Tuesday, January 5, 2010
The fundamental truth of Obama’s “law enforcement” policy
Let us open an honest assessment of Obama’s (and the Democrats for that matter) political belief that we give everyone, including capture combatants (lawful & illegal) habeas corpus rights.
We have heard this mantra ever since Guantanamo Bay was opened for business from the left side of the isle.
Per Wikipedia – “A writ of habeas corpus ad subjiciendum, also known as "The Great Writ", is a summons with the force of a court order addressed to the custodian (such as a prison official) demanding that a prisoner be brought before the court, together with proof of authority, allowing the court to determine whether that custodian has lawful authority to hold that person; if not, the person shall be released from custody. The prisoner, or another person on his behalf (for example, where the prisoner is being held incommunicado), may petition the court or an individual judge for a writ of habeas corpus.
OK, so the Democrats have bestowed these rights onto terrorists who we are now holding and for those we detain in the future and designate as “prisoners”.
The cornerstone of American jurisprudence is that we inform them of their “Miranda rights”! Since we are having an open and honest discussion about this particular right let us all say those infamous words out loud:
“You have the right to remain silent!” - It all starts and stops right here.
Once again, per Wikipedia – “Every U.S. jurisdiction has its own regulations regarding what, precisely, must be said to a person arrested or placed in a custodial situation. The typical warning states:
“You have the right to remain silent. Anything you say or do can and will be used against you in a court of law. You have the right to an attorney. If you cannot affortd an attorney, one will be appointed to you. Do you understand these rights as they have been read to you?”
The courts have since ruled that the warning must be "meaningful", so it is usually required that the suspect be asked if he understands his rights. Sometimes, firm answers of "yes" are required. Some departments and jurisdictions require that an officer ask "do you understand?" after every sentence in the warning. An arrestee's silence is not a waiver. Evidence has been ruled inadmissible because of an arrestee's poor knowledge of English and the failure of arresting officers to provide the warning in the arrestee's language.”

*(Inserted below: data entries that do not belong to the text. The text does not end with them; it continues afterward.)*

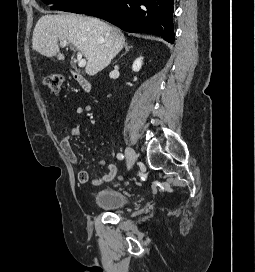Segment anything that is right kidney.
<instances>
[{"label": "right kidney", "instance_id": "ca27d5eb", "mask_svg": "<svg viewBox=\"0 0 255 272\" xmlns=\"http://www.w3.org/2000/svg\"><path fill=\"white\" fill-rule=\"evenodd\" d=\"M142 57L136 59L132 65V70L134 72H138L140 69H141V66H142Z\"/></svg>", "mask_w": 255, "mask_h": 272}]
</instances>
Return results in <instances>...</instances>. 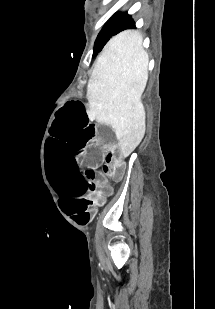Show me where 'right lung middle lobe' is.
I'll return each mask as SVG.
<instances>
[{"instance_id": "1", "label": "right lung middle lobe", "mask_w": 215, "mask_h": 309, "mask_svg": "<svg viewBox=\"0 0 215 309\" xmlns=\"http://www.w3.org/2000/svg\"><path fill=\"white\" fill-rule=\"evenodd\" d=\"M125 13H117L114 17H112L103 27L102 31L98 35L95 45H94V53L95 56L106 44V42L113 36L116 35L121 28V20Z\"/></svg>"}]
</instances>
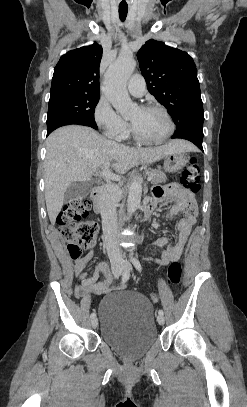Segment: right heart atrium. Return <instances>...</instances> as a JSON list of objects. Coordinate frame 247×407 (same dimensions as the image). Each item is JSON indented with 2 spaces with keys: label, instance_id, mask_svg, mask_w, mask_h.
<instances>
[{
  "label": "right heart atrium",
  "instance_id": "d8ad5b80",
  "mask_svg": "<svg viewBox=\"0 0 247 407\" xmlns=\"http://www.w3.org/2000/svg\"><path fill=\"white\" fill-rule=\"evenodd\" d=\"M96 125L108 138L121 140L127 132V122L114 110L109 100L101 96L93 110Z\"/></svg>",
  "mask_w": 247,
  "mask_h": 407
}]
</instances>
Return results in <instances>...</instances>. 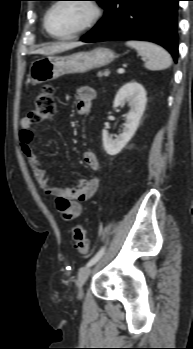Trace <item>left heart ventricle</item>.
<instances>
[{
    "mask_svg": "<svg viewBox=\"0 0 193 349\" xmlns=\"http://www.w3.org/2000/svg\"><path fill=\"white\" fill-rule=\"evenodd\" d=\"M92 17L85 2H65L56 6L49 15V28L57 35H67L84 26Z\"/></svg>",
    "mask_w": 193,
    "mask_h": 349,
    "instance_id": "obj_1",
    "label": "left heart ventricle"
}]
</instances>
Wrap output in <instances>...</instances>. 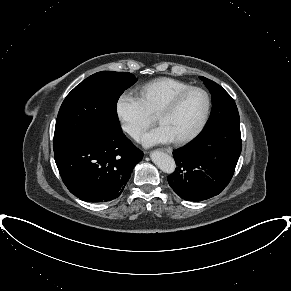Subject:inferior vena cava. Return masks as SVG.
<instances>
[{
    "instance_id": "602c4592",
    "label": "inferior vena cava",
    "mask_w": 291,
    "mask_h": 291,
    "mask_svg": "<svg viewBox=\"0 0 291 291\" xmlns=\"http://www.w3.org/2000/svg\"><path fill=\"white\" fill-rule=\"evenodd\" d=\"M129 134L133 137H138L140 135V130L137 128H130Z\"/></svg>"
}]
</instances>
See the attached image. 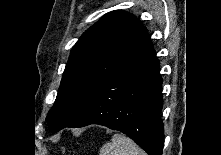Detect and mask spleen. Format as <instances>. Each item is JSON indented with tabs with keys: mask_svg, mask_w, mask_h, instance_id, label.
I'll use <instances>...</instances> for the list:
<instances>
[{
	"mask_svg": "<svg viewBox=\"0 0 221 155\" xmlns=\"http://www.w3.org/2000/svg\"><path fill=\"white\" fill-rule=\"evenodd\" d=\"M99 155H146V153L130 138L116 133L110 142L100 148Z\"/></svg>",
	"mask_w": 221,
	"mask_h": 155,
	"instance_id": "1",
	"label": "spleen"
}]
</instances>
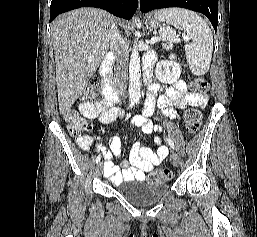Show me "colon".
<instances>
[{
	"instance_id": "1",
	"label": "colon",
	"mask_w": 257,
	"mask_h": 237,
	"mask_svg": "<svg viewBox=\"0 0 257 237\" xmlns=\"http://www.w3.org/2000/svg\"><path fill=\"white\" fill-rule=\"evenodd\" d=\"M209 80L205 75L195 77L191 83V89L196 92L204 93L208 90ZM99 93L98 83L92 81L85 89L83 98L93 100ZM65 120L68 123V130L72 135H78L83 131H89L92 124L89 120L79 116L75 110H69L65 113ZM202 123V114L195 108H188L185 112V127L188 133L195 134ZM171 173L168 169H159L153 171L148 180L150 182L166 181L170 178Z\"/></svg>"
}]
</instances>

OK, time for a visual test here. Imagine, if you will, on a battlefield far, far away (think about the farthest, most remote location away from the US) and the terrorist that we have just captured does not speak a lick of English.
This terrorist is from a remote village where the dialect of his language can very village to village. It is plausable that one villager cannot understand another villages language even when is relatively close in geography to its own let alone the English language.
The legal onus is not on any of the villagers to understand our language it is on the arresting authority to have a translator that understands the specific village dialect. Remember, evidence has been ruled inadmissible because of an arrestee’s poor knowledge of English and the failure of the arresting authority to provide the warning in the arrestee’s language.
The worst part of this philosophy is that those who were scooped up after 9/11 (before Obama) will have the benefit that these rights are retroactive (meaning no one every read them miranda rights).
Can you say “case dismissed”?
"Book em Danno" will never sound the same again.